[[ Supplied material open ]]

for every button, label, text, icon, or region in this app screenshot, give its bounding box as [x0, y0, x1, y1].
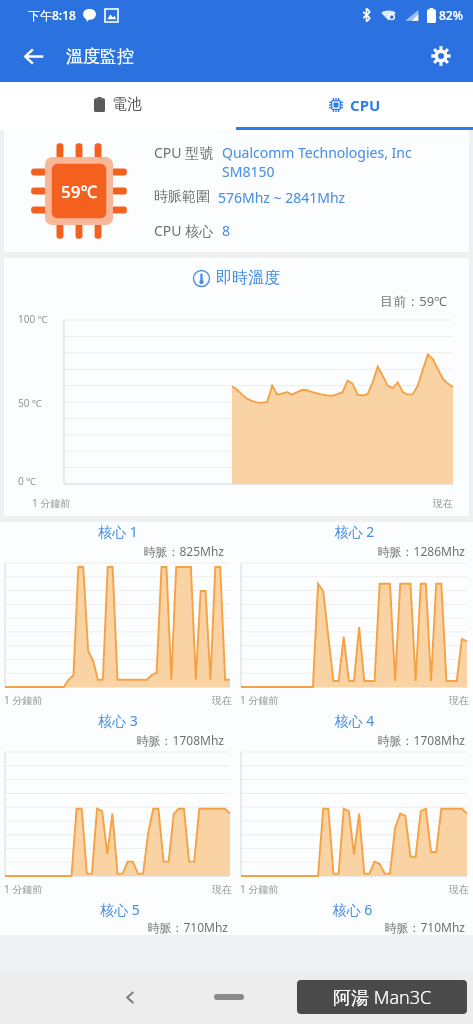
button[interactable]: Home: [199, 980, 259, 1014]
staticText: 576Mhz ~ 2841Mhz: [218, 188, 346, 207]
staticText: 現在: [433, 497, 453, 510]
staticText: 1 分鐘前: [240, 882, 279, 896]
button[interactable]: Back: [110, 977, 150, 1017]
staticText: 50 ℃: [18, 396, 42, 410]
button[interactable]: 核心 1: [4, 522, 232, 707]
button[interactable]: 核心 2: [240, 522, 469, 707]
staticText: 時脈：1708Mhz: [240, 732, 465, 748]
staticText: 阿湯 Man3C: [333, 985, 432, 1010]
staticText: CPU: [350, 95, 381, 115]
staticText: CPU 核心: [154, 221, 214, 240]
staticText: 核心 5: [4, 900, 236, 919]
staticText: 電池: [112, 95, 142, 114]
staticText: 核心 3: [4, 711, 232, 730]
staticText: 82%: [439, 7, 463, 23]
staticText: 1 分鐘前: [32, 496, 71, 510]
staticText: 即時溫度: [216, 268, 280, 288]
staticText: 目前：59℃: [4, 292, 447, 310]
staticText: 現在: [212, 694, 232, 707]
staticText: 時脈範圍: [154, 188, 210, 206]
staticText: 100 ℃: [18, 312, 48, 326]
staticText: CPU 型號: [154, 143, 214, 162]
button[interactable]: CPU: [236, 82, 473, 127]
button[interactable]: Back: [12, 34, 56, 78]
staticText: 核心 6: [236, 900, 469, 919]
staticText: 溫度監控: [66, 46, 134, 67]
staticText: 時脈：1708Mhz: [4, 732, 224, 748]
button[interactable]: Settings: [419, 34, 463, 78]
staticText: Qualcomm Technologies, Inc SM8150: [222, 143, 461, 181]
staticText: 1 分鐘前: [240, 693, 279, 707]
staticText: 1 分鐘前: [4, 882, 43, 896]
staticText: 0 ℃: [18, 474, 37, 488]
staticText: 8: [222, 221, 231, 240]
staticText: 59℃: [61, 180, 98, 203]
staticText: 核心 1: [4, 522, 232, 541]
staticText: 時脈：710Mhz: [4, 919, 228, 935]
button[interactable]: 核心 4: [240, 711, 469, 896]
staticText: 時脈：710Mhz: [236, 919, 465, 935]
staticText: 下午8:18: [28, 7, 76, 23]
staticText: 時脈：825Mhz: [4, 543, 224, 559]
button[interactable]: 電池: [0, 82, 236, 127]
staticText: 現在: [212, 883, 232, 896]
staticText: 時脈：1286Mhz: [240, 543, 465, 559]
button[interactable]: 核心 3: [4, 711, 232, 896]
staticText: 1 分鐘前: [4, 693, 43, 707]
staticText: 現在: [449, 694, 469, 707]
staticText: 核心 4: [240, 711, 469, 730]
staticText: 核心 2: [240, 522, 469, 541]
staticText: 現在: [449, 883, 469, 896]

[[ Supplied material closed ]]

▶ **The task**
Give back the whole listing exactly as it stands. Drop every picture.

▶ **Result for this task**
for every button, label, text, icon, or region in this app screenshot, give its bounding box as [x0, y0, x1, y1].
button[interactable]: Home: [199, 980, 259, 1014]
staticText: 576Mhz ~ 2841Mhz: [218, 188, 346, 207]
staticText: 現在: [433, 497, 453, 510]
staticText: 1 分鐘前: [240, 882, 279, 896]
button[interactable]: Back: [110, 977, 150, 1017]
staticText: 50 ℃: [18, 396, 42, 410]
button[interactable]: 核心 1: [4, 522, 232, 707]
button[interactable]: 核心 2: [240, 522, 469, 707]
staticText: 時脈：1708Mhz: [240, 732, 465, 748]
staticText: 阿湯 Man3C: [333, 985, 432, 1010]
staticText: CPU: [350, 95, 381, 115]
staticText: CPU 核心: [154, 221, 214, 240]
staticText: 核心 5: [4, 900, 236, 919]
staticText: 電池: [112, 95, 142, 114]
staticText: 核心 3: [4, 711, 232, 730]
staticText: 82%: [439, 7, 463, 23]
staticText: 1 分鐘前: [32, 496, 71, 510]
staticText: 即時溫度: [216, 268, 280, 288]
staticText: 目前：59℃: [4, 292, 447, 310]
staticText: 現在: [212, 694, 232, 707]
staticText: 時脈範圍: [154, 188, 210, 206]
staticText: 100 ℃: [18, 312, 48, 326]
staticText: CPU 型號: [154, 143, 214, 162]
button[interactable]: CPU: [236, 82, 473, 127]
button[interactable]: Back: [12, 34, 56, 78]
staticText: 核心 6: [236, 900, 469, 919]
staticText: 溫度監控: [66, 46, 134, 67]
staticText: 時脈：1708Mhz: [4, 732, 224, 748]
button[interactable]: Settings: [419, 34, 463, 78]
staticText: Qualcomm Technologies, Inc SM8150: [222, 143, 461, 181]
staticText: 1 分鐘前: [240, 693, 279, 707]
staticText: 1 分鐘前: [4, 882, 43, 896]
staticText: 0 ℃: [18, 474, 37, 488]
staticText: 8: [222, 221, 231, 240]
staticText: 59℃: [61, 180, 98, 203]
staticText: 核心 1: [4, 522, 232, 541]
staticText: 時脈：710Mhz: [4, 919, 228, 935]
button[interactable]: 核心 4: [240, 711, 469, 896]
staticText: 時脈：710Mhz: [236, 919, 465, 935]
staticText: 下午8:18: [28, 7, 76, 23]
staticText: 時脈：825Mhz: [4, 543, 224, 559]
button[interactable]: 電池: [0, 82, 236, 127]
staticText: 現在: [212, 883, 232, 896]
staticText: 時脈：1286Mhz: [240, 543, 465, 559]
button[interactable]: 核心 3: [4, 711, 232, 896]
staticText: 1 分鐘前: [4, 693, 43, 707]
staticText: 現在: [449, 694, 469, 707]
staticText: 核心 4: [240, 711, 469, 730]
staticText: 核心 2: [240, 522, 469, 541]
staticText: 現在: [449, 883, 469, 896]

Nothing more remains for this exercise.